WHAT THE EXERCISE ASKS >>
Without the pictures, output the records below exactly as they are.

EXERCISE DATA >>
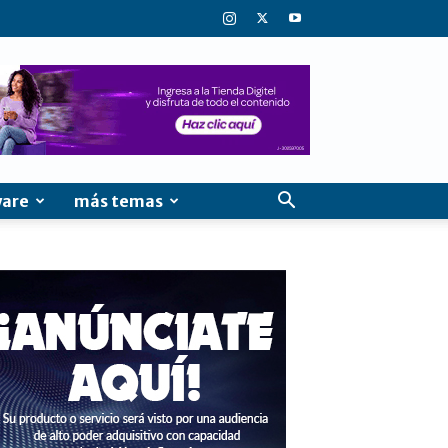
ware
más temas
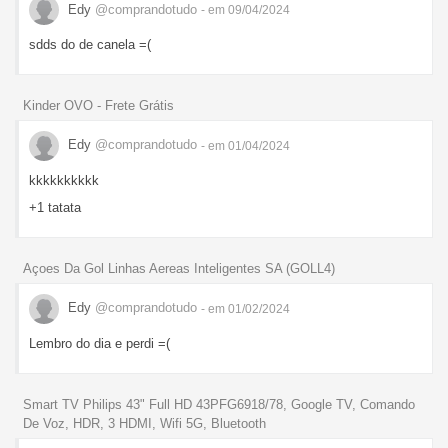
Edy
@comprandotudo
- em 09/04/2024
sdds do de canela =(
Kinder OVO - Frete Grátis
Edy
@comprandotudo
- em 01/04/2024
kkkkkkkkkk
+1 tatata
Açoes Da Gol Linhas Aereas Inteligentes SA (GOLL4)
Edy
@comprandotudo
- em 01/02/2024
Lembro do dia e perdi =(
Smart TV Philips 43" Full HD 43PFG6918/78, Google TV, Comando
De Voz, HDR, 3 HDMI, Wifi 5G, Bluetooth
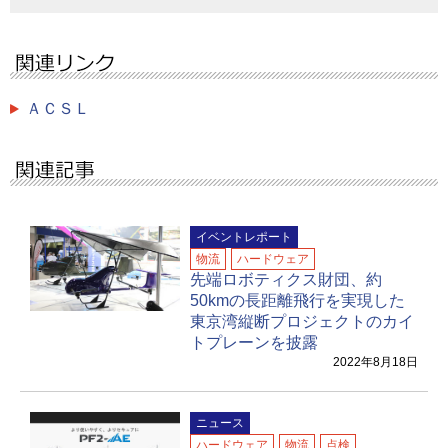
ＡＣＳＬ
イベントレポート
物流
ハードウェア
先端ロボティクス財団、約
50kmの長距離飛行を実現した
東京湾縦断プロジェクトのカイ
トプレーンを披露
2022年8月18日
ニュース
ハードウェア
物流
点検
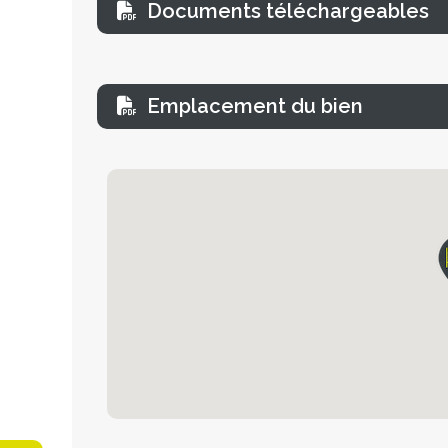
Documents téléchargeables
Emplacement du bien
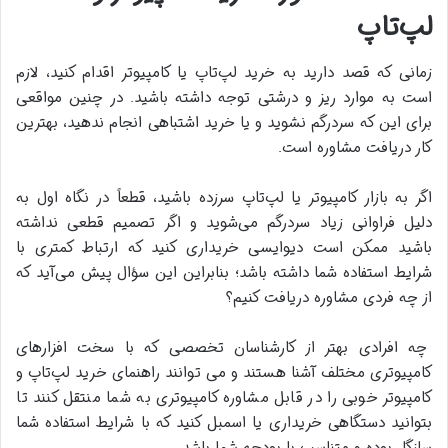
لپ‌تاپ
زمانی که قصد دارید به خرید لپ‌تاپ یا کامپیوتر اقدام کنید، لازم
است به موارد ریز و درشتی توجه داشته باشید. در چنین مواقعی
برای این که سردرگم نشوید و یا خرید اشتباهی انجام ندهید، بهترین
کار دریافت مشاوره است.
اگر به بازار کامپیوتر یا لپ‌تاپ‌ سرزده باشید، قطعاً در نگاه اول به
دلیل فراوانی زیاد سردرگم می‌شوید و اگر تصمیم قطعی نداشته
باشید ممکن است دیوایسی خریداری کنید که ارتباط کمتری با
شرایط استفاده شما داشته باشد؛ بنابراین این سؤال پیش می‌آید که
از چه فردی مشاوره دریافت کنیم؟
چه افرادی بهتر از کارشناسان تخصصی که با سخت‌ افزارهای
کامپیوتری مختلف آشنا هستند و می‌ توانند راهنمای خرید لپ‌تاپ و
کامپیوتر خوبی را در قابل مشاوره کامپیوتری به شما منتقل کنند تا
بتوانید دستگاهی خریداری یا اسمبل کنید که با شرایط استفاده شما
سازگار بوده و متناسب با بودجه شما باشد.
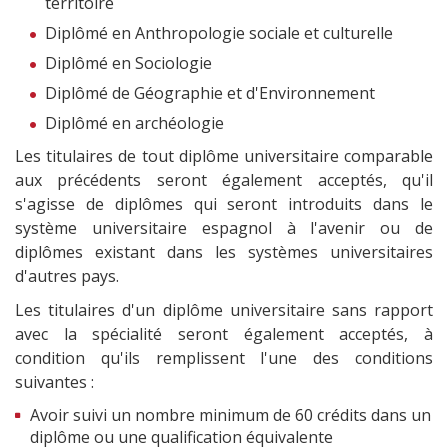
territoire
Diplômé en Anthropologie sociale et culturelle
Diplômé en Sociologie
Diplômé de Géographie et d'Environnement
Diplômé en archéologie
Les titulaires de tout diplôme universitaire comparable
aux précédents seront également acceptés, qu'il
s'agisse de diplômes qui seront introduits dans le
système universitaire espagnol à l'avenir ou de
diplômes existant dans les systèmes universitaires
d'autres pays.
Les titulaires d'un diplôme universitaire sans rapport
avec la spécialité seront également acceptés, à
condition qu'ils remplissent l'une des conditions
suivantes :
Avoir suivi un nombre minimum de 60 crédits dans un
diplôme ou une qualification équivalente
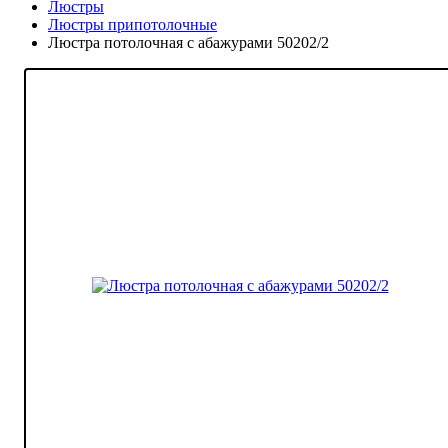
Люстры
Люстры припотолочные
Люстра потолочная с абажурами 50202/2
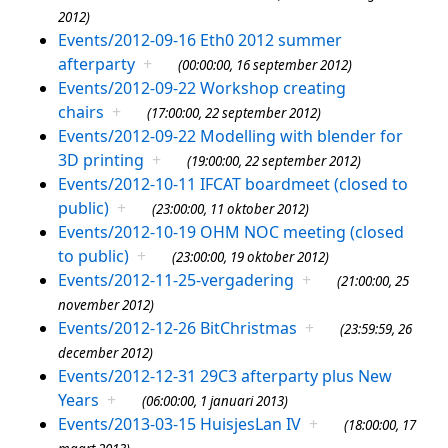
2012)
Events/2012-09-16 Eth0 2012 summer
afterparty
+
(00:00:00, 16 september 2012)
Events/2012-09-22 Workshop creating
chairs
+
(17:00:00, 22 september 2012)
Events/2012-09-22 Modelling with blender for
3D printing
+
(19:00:00, 22 september 2012)
Events/2012-10-11 IFCAT boardmeet (closed to
public)
+
(23:00:00, 11 oktober 2012)
Events/2012-10-19 OHM NOC meeting (closed
to public)
+
(23:00:00, 19 oktober 2012)
Events/2012-11-25-vergadering
+
(21:00:00, 25
november 2012)
Events/2012-12-26 BitChristmas
+
(23:59:59, 26
december 2012)
Events/2012-12-31 29C3 afterparty plus New
Years
+
(06:00:00, 1 januari 2013)
Events/2013-03-15 HuisjesLan IV
+
(18:00:00, 17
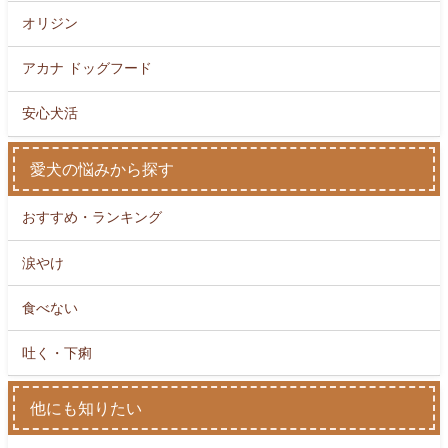
オリジン
アカナ ドッグフード
安心犬活
愛犬の悩みから探す
おすすめ・ランキング
涙やけ
食べない
吐く・下痢
他にも知りたい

SOLUTION BELOW >>
ware
más temas
Edy
@comprandotudo
- em 09/04/2024
sdds do de canela =(
Kinder OVO - Frete Grátis
Edy
@comprandotudo
- em 01/04/2024
kkkkkkkkkk
+1 tatata
Açoes Da Gol Linhas Aereas Inteligentes SA (GOLL4)
Edy
@comprandotudo
- em 01/02/2024
Lembro do dia e perdi =(
Smart TV Philips 43" Full HD 43PFG6918/78, Google TV, Comando
De Voz, HDR, 3 HDMI, Wifi 5G, Bluetooth
ＡＣＳＬ
イベントレポート
物流
ハードウェア
先端ロボティクス財団、約
50kmの長距離飛行を実現した
東京湾縦断プロジェクトのカイ
トプレーンを披露
2022年8月18日
ニュース
ハードウェア
物流
点検
Documents téléchargeables
Emplacement du bien
لپ‌تاپ
زمانی که قصد دارید به خرید لپ‌تاپ یا کامپیوتر اقدام کنید، لازم
است به موارد ریز و درشتی توجه داشته باشید. در چنین مواقعی
برای این که سردرگم نشوید و یا خرید اشتباهی انجام ندهید، بهترین
کار دریافت مشاوره است.
اگر به بازار کامپیوتر یا لپ‌تاپ‌ سرزده باشید، قطعاً در نگاه اول به
دلیل فراوانی زیاد سردرگم می‌شوید و اگر تصمیم قطعی نداشته
باشید ممکن است دیوایسی خریداری کنید که ارتباط کمتری با
شرایط استفاده شما داشته باشد؛ بنابراین این سؤال پیش می‌آید که
از چه فردی مشاوره دریافت کنیم؟
چه افرادی بهتر از کارشناسان تخصصی که با سخت‌ افزارهای
کامپیوتری مختلف آشنا هستند و می‌ توانند راهنمای خرید لپ‌تاپ و
کامپیوتر خوبی را در قابل مشاوره کامپیوتری به شما منتقل کنند تا
بتوانید دستگاهی خریداری یا اسمبل کنید که با شرایط استفاده شما
سازگار بوده و متناسب با بودجه شما باشد.
territoire
Diplômé en Anthropologie sociale et culturelle
Diplômé en Sociologie
Diplômé de Géographie et d'Environnement
Diplômé en archéologie
Les titulaires de tout diplôme universitaire comparable
aux précédents seront également acceptés, qu'il
s'agisse de diplômes qui seront introduits dans le
système universitaire espagnol à l'avenir ou de
diplômes existant dans les systèmes universitaires
d'autres pays.
Les titulaires d'un diplôme universitaire sans rapport
avec la spécialité seront également acceptés, à
condition qu'ils remplissent l'une des conditions
suivantes :
Avoir suivi un nombre minimum de 60 crédits dans un
diplôme ou une qualification équivalente
Люстры
Люстры припотолочные
Люстра потолочная с абажурами 50202/2
2012)
Events/2012-09-16 Eth0 2012 summer
afterparty
+
(00:00:00, 16 september 2012)
Events/2012-09-22 Workshop creating
chairs
+
(17:00:00, 22 september 2012)
Events/2012-09-22 Modelling with blender for
3D printing
+
(19:00:00, 22 september 2012)
Events/2012-10-11 IFCAT boardmeet (closed to
public)
+
(23:00:00, 11 oktober 2012)
Events/2012-10-19 OHM NOC meeting (closed
to public)
+
(23:00:00, 19 oktober 2012)
Events/2012-11-25-vergadering
+
(21:00:00, 25
november 2012)
Events/2012-12-26 BitChristmas
+
(23:59:59, 26
december 2012)
Events/2012-12-31 29C3 afterparty plus New
Years
+
(06:00:00, 1 januari 2013)
Events/2013-03-15 HuisjesLan IV
+
(18:00:00, 17
オリジン
アカナ ドッグフード
安心犬活
愛犬の悩みから探す
おすすめ・ランキング
涙やけ
食べない
吐く・下痢
他にも知りたい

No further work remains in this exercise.